De wenselijkheid om deze lokatie geschikt te maken voor woningbouw is vastgelegd in het Streekplan van de Provincie en in boven genoemde intentieverklaringen. De provincie heeft aangegeven in de intentieverklaring dat op deze lokatie additioneel woningbouwopgave kan worden gerealiseerd om te komen tot een haalbare begroting.
De gemeente Muiden en KNSF-Vastgoed hebben deze begroting gezamenlijk opgesteld zodanig dat zoveel mogelijk van de wederzijdse uitgangspunten en wensen worden geaccommodeerd in de aan de begroting onderliggende ruimtelijke planvorming. Om dit te bereiken is een Stuurgroep samengesteld bestaande uit een afvaardiging van het college van burgemeester en wethouders en een afvaardiging van KNSF Vastgoed b.v.. Secretariaat ligt bij adviesbureau Grontmij. Deze stuurgroep heeft op 19 februari 2003 een werkwijze vastgesteld en dit document “Planontwikkeling terrein KNSF te Muiden” is door KNSF Vastgoed II en het college van B&W ondertekend. In dit document is aangegeven hoe gewerkt gaat worden en welke uitgangspunten worden gehanteerd.

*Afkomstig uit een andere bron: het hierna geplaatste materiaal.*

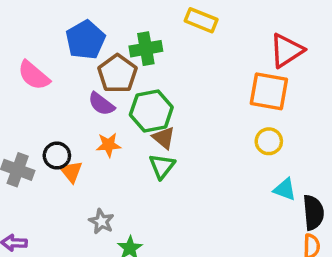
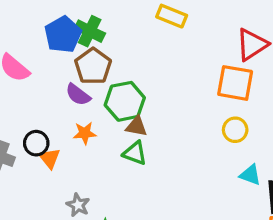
green cross: (146, 49) -> (90, 31), moved, turned 36
brown triangle: (164, 138) -> (136, 126), turned -30
green triangle: (162, 166) -> (135, 153), turned -48

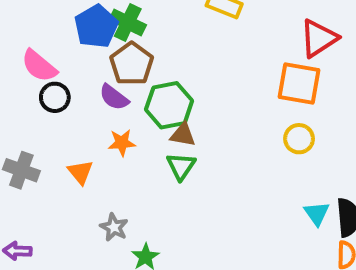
black circle: (36, 143) -> (55, 97), moved
green triangle: (135, 153) -> (181, 166), turned 44
cyan triangle: (250, 175) -> (317, 214), moved, turned 35

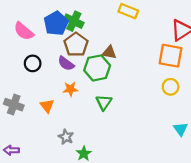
pink semicircle: (39, 66) -> (24, 31), moved
brown triangle: (183, 135) -> (109, 52), moved

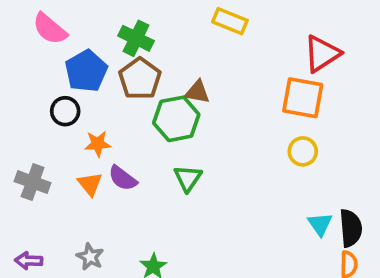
blue pentagon: (56, 23) -> (86, 71), moved
pink semicircle: (24, 31) -> (50, 29), moved
purple semicircle: (66, 63) -> (123, 178), moved
orange star: (70, 89) -> (98, 144), moved
gray star: (66, 137) -> (90, 257), moved

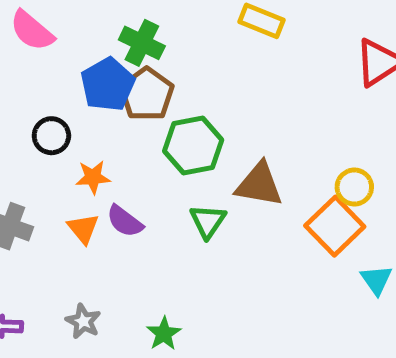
blue pentagon: (86, 71) -> (108, 84), moved
brown triangle: (197, 92) -> (259, 185), moved, size x1.5
orange square: (303, 98) -> (335, 226), moved, turned 36

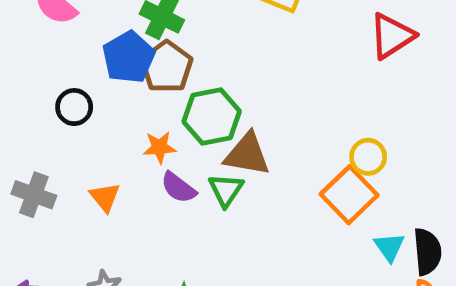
orange star: (93, 177) -> (159, 147), moved
brown triangle: (259, 185) -> (247, 154), moved
purple semicircle: (125, 221) -> (178, 188), moved

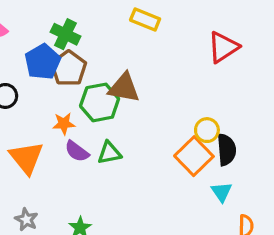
brown triangle: (247, 154) -> (124, 88), moved
green triangle: (226, 190) -> (109, 153), turned 45
orange triangle: (105, 197) -> (26, 158), size x1.6
black semicircle: (427, 252) -> (226, 150), moved

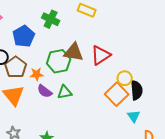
green cross: (65, 34) -> (51, 19), moved
red triangle: (223, 47) -> (101, 55), moved
brown pentagon: (69, 68) -> (16, 67), moved

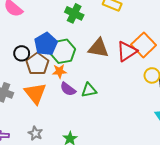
blue pentagon: (24, 36) -> (46, 44), moved
green hexagon: (59, 61) -> (63, 51), moved
orange square: (117, 94) -> (144, 45), moved

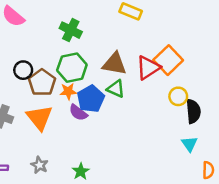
green cross: (74, 13) -> (71, 30), moved
blue pentagon: (46, 44) -> (91, 99), moved
green triangle: (89, 90) -> (116, 89), moved, turned 35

Gekozen is voor een projectstructuur met werkgroepen die deelproducten ter goedkeuring aanleveren aan de Stuurgroep. Grontmij heeft de werkgroepen en Stuurgroep inhoudelijk en procesmatig ondersteund en is opsteller van dit document. De 3 werkgroepen richten zich op het Stedenbouwkundige plan, Milieu en ecologie-aspecten en de Exploitatieve aspecten. De werkgroep Exploitatieve aspecten is mede ondersteund door adviesbureau Arcadis uit Hoofddorp. Dit ontwikkelingsplan en de open begroting hebben de goedkeuring van de Stuurgroep.
In een periode van 10 weken hebben deze werkzaamheden geleid tot voorliggende rapportage. Begin april is de open begroting conform de intentieverklaringen ingediend bij Provincie en Rijk.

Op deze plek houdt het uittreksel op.